Lina Rodríguez’s hearing
To conclude this unique women’s month, filmmaker Lina Rodríguez is the perfect subject to leave us with the sensation that art, like many other fields, needs more voices like Lina’s to provide humanity and perspective.
Lina Rodríguez was born in Colombia and studied film in Canada. Her filmmaker’s eye in the feature film “Mis dos voces” (My Two Voices) is situated in those intermediate zones between different registers as a space for creation. In the vaguest and most controversial definition I could create, I would say that “Mis dos Voces” is as if the Sunday documentaries at 9 PM on national channels had made love to Van Gogh’s flower paintings. And this can only have one author: Lina Rodríguez.
A filmmaker (because calling her a director falls short when considering this work) in the task of thinking about research, images, and sound from a new dynamic. There’s a new current in these images that sets aside minimalism to give space filled with value to objects as tools for storytelling. The bracelets, the kitchen, the school bus, and the voices of Claudia, Marinela, and Ana, the work’s protagonists, shape a new sense of discourse through a register that doesn’t require a face. This feature film is an exaltation of the extraordinary and of the way of appreciating elements as samples of time and reasons for memory.
Who are the two voices?
From the film’s title, the first mystery is presented: the need as spectators to predict what will happen and use an imaginary power to be two steps ahead and understand the movie. However, Lina Rodríguez invites us into a home, a foreign home where, as visitors, manners are demanded of us above all. And we keep this mystery of the title in our pocket so that only at the end of the night, returning home, we think about it again.
In this feedback space, we conclude that the two voices are not the dichotomies we are accustomed to.

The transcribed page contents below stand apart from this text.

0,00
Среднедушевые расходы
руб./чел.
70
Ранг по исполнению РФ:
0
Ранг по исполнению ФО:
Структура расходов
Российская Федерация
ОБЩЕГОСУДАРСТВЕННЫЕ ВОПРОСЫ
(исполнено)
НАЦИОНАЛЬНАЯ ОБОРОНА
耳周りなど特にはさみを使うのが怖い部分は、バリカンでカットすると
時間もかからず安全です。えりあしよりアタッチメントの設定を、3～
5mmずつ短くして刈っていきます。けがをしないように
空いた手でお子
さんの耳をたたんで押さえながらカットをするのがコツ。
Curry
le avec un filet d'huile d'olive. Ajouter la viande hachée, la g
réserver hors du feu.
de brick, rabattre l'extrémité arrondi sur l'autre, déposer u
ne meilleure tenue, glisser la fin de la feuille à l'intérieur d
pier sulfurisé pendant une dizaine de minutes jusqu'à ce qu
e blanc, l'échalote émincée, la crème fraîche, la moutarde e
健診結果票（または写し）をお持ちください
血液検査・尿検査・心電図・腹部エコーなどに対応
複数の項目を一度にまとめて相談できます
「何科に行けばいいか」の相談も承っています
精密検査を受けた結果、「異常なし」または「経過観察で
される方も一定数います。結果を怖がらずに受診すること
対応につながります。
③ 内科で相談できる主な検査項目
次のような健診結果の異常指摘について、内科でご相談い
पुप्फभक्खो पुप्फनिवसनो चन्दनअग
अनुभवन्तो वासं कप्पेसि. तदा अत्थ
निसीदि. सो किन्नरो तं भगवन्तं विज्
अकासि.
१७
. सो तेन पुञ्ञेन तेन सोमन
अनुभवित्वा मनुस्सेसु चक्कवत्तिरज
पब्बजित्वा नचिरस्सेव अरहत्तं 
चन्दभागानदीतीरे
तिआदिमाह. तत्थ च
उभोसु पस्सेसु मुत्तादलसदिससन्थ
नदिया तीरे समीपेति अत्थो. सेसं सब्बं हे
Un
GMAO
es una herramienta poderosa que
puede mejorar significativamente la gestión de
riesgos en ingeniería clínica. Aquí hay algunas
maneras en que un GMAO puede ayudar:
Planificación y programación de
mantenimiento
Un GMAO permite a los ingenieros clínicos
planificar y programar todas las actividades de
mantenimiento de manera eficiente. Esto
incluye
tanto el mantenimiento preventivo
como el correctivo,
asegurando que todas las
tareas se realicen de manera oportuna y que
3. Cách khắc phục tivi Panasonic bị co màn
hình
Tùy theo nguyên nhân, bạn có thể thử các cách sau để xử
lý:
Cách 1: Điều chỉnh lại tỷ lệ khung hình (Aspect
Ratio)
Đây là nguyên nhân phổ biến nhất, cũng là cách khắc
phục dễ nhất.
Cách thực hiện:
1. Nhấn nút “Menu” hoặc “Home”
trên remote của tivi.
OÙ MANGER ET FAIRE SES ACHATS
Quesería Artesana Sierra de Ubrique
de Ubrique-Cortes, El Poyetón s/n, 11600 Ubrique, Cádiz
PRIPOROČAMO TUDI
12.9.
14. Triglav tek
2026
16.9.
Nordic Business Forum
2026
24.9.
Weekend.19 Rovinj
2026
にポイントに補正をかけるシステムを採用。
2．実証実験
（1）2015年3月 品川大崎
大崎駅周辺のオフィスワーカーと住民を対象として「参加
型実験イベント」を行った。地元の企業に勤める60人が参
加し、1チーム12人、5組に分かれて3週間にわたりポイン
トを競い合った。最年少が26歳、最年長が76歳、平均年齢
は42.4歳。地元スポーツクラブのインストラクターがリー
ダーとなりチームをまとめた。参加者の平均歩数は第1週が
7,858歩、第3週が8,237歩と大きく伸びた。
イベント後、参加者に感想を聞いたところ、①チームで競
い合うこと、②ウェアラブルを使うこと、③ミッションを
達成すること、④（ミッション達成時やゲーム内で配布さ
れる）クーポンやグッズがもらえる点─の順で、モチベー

They are not opposites debating for reason nor a play between consciousness and spoken words. “Mis dos voces” speaks of a necessary separation to value that estrangement we avoid giving to the everyday. The everydayness of voice, face, things, routines, and even pain. Fragmenting in each of these facets, and even in many more, helps us to reunite in unforeseen ways.
Lina, for example, combines the voice outside but alongside things and only later shows us the face. In the words of this visit, it’s as if, right upon arrival, there’s space to have a glass of wine and chat without beating around the bush about professions and age, only for us to be given those superficial details in the end and discover that they weren’t essential, that we should always start with that wine that brings out the essence.
Lina Rodríguez and cinema as reality
Returning to that somewhat nonsensical comparison, I affirm that Lina Rodríguez caresses that Sunday documentary format only because she infuses it with humanity. She makes the journalistic exercise of the interview remember that it deals with people and that their lives are not in any way a commodity to abstract from them what is academically and socially attractive. Lina even subtly paints cinema as a mechanism that can make journalistic work worthy of its actual owners. In this sense, Lina becomes a medium and perhaps a guardian of the stories of Claudia, Ana, and Marinela, but never their owner.
The main evidence of this lies in the way she plays with faces and reveals them at the end, giving each one a blank space and intertwining these voices. With this, she doesn’t achieve homogeneity but a meeting place like the night when these four women (including Lina) spoke without video about a whole life—a space that belongs solely to them and that Lina, in her guardian stance, preserves and structures to do justice to each one.
Art doesn’t imitate reality; it dignifies it.
Van Gogh’s flowers appear in the staging of this research. By giving this humanity outside of the pitch and the canons determining which stories are worthwhile, Lina Rodríguez culminates that beautiful process with a product that also departs from these standards. She avoids that journalistic note that amidst thousands of ads and lines of less than 10 words, it makes it difficult for us to relate to the characters. In this case, the feature film uses resources to deliver results that account for every process step.
Just as those notes obstruct the way of relating, Lina will obstruct our intrusive eye to give it a path and a rhythm that are the decision of its authors. And just as the limits of ads establish the relevance of a story, Lina is going to limit our habits of immediacy to observe the images that dwell on minutiae for as long as necessary for us to be carried away by the voice between a window with a bird feeder.
And finally, just as that note is extracted in concise lines to tell the striking, Lina is going to be extractive of a whole night of experiences told only to assemble the pieces in a way that when the movie ends, we leave the cinema knowing that the visit is over and that those voices do not belong to us.